Project 1 beleid 1 = Zacht
  • Acties: Deployment.ChangeLease
Project 1 beleid 2 = Zacht
  • Actie: Deployment.Delete

Een lid van project 1 vraagt een catalogusitem aan.

Beide zijn zachte beleidsregels en zijn voor project 1. De waarden worden samengevoegd.

Het effectieve beleid is:
  • Actie: {Deployment.ChangeLease, Deployment.Delete}

Beleidsdoelstellingen en afdwingingsvoorbeelden voor goedkeuring

De evaluatie van het goedkeuringsbeleid volgt dit proces.

  1. Een aanvraag voor een implementatie of een actie voor dag 2 wordt verzonden.
  2. De goedkeuringsservice vraagt om beleidsregels die van toepassing zijn op het project dat een catalogusitem aanvraagt of een geïmplementeerd item wijzigt.
  3. Alle toepasselijke bereikbeleidsregels op project- en organisatieniveau worden geretourneerd.
  4. Goedkeuringsbeleidsregels worden gefilterd op basis van de implementatiecriteria. Implementatiecriteria zijn van toepassing op implementaties en acties voor dag 2.
  5. Als geen overeenstemmingsbeleidsregels worden gevonden, is geen goedkeuring vereist en wordt het implementatieproces voortgezet.
  6. Als er overeenkomende beleidsregels zijn, bijvoorbeeld AP1, AP2, APn, wordt een goedkeuringsitem gemaakt als:
    • Afgedwongen beleidsregels = AP1, AP2, APn.
    • Goedkeurders = Een samenvoeging van alle goedkeurders in alle afgedwongen beleidsregels.
    • Automatisch verval = Weigeren als een beleid een weigeringswaarde heeft, anders goedkeuren.
    • Verval = Minimum aantal dagen van elk van de afgedwongen beleidsregels.
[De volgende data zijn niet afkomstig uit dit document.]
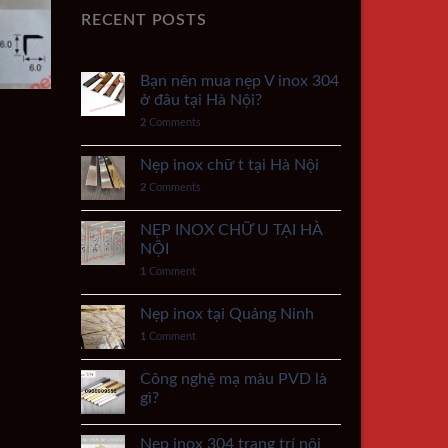
RECENT POSTS
Bạn nên mua nẹp V inox 304
ở đâu tại Hà Nội?
2
Comments
Nẹp inox chữ t tại Hà Nội
2
Comments
NẸP INOX CHỮ U TẠI HÀ
NỘI
1
Comment
Nẹp inox tại Quảng Ninh
1
Comment
Công nghệ mạ màu PVD là
gì?
Nẹp inox 304 trang trí nội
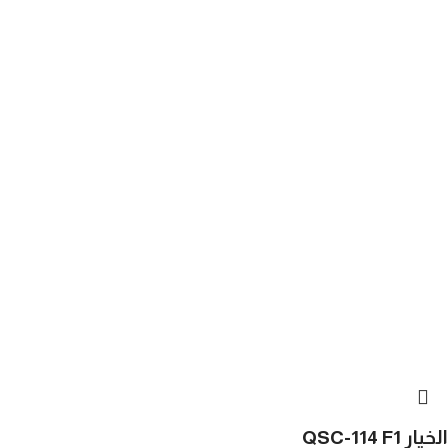
الخيار QSC-114 F1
In de volgende tabel ziet u een voorbeeld van meerdere beleidsregels. De beschrijving van hoe ze worden verwerkt, vindt u onder de tabel.
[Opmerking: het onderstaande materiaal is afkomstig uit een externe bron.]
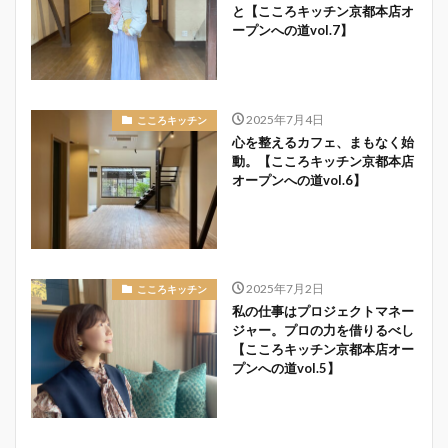
と【こころキッチン京都本店オ
ープンへの道vol.7】
2025年7月4日
こころキッチン
心を整えるカフェ、まもなく始
動。【こころキッチン京都本店
オープンへの道vol.6】
2025年7月2日
こころキッチン
私の仕事はプロジェクトマネー
ジャー。プロの力を借りるべし
【こころキッチン京都本店オー
プンへの道vol.5】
Beleid Configuratievoorbeeld
AP1

Bereik = Organisatie

Automatisch verval = Goedkeuren

Verval = 7 dagen

AP2

Bereik = Project 1

Automatisch verval - Goedkeuren

Verval = 3 dagen

AP3

Bereik = Project 1

Automatisch verval = Weigeren

Verval = 4 dagen

AP4

Bereik = Project 2

Automatisch verval = Goedkeuren

Verval = 5 dagen

Op basis van de bovenstaande voorbeelden van beleidsregels en configuratie wordt in de volgende informatie uitgelegd hoe een Project 1-aanvraag wordt verwerkt.

  1. De evaluatie van het bereik retourneert AP1, AP2 en AP3. AP4 is niet opgenomen omdat het een Project 2-beleid is.
  2. Ervan uitgaande dat AP1, AP2 en AP3 voldoen aan de criteria voor implementatie en actie, bevat het goedkeuringsitem de volgende waarden:
    • Goedkeurders = Elke of alle goedkeurders van AP1, AP2 en AP3 worden toegevoegd als goedkeurders.
    • Automatisch verval = Weigeren. AP3 levert meer restrictief gedrag.
    • Verval = 3 dagen. AP2 levert de laagste waarde.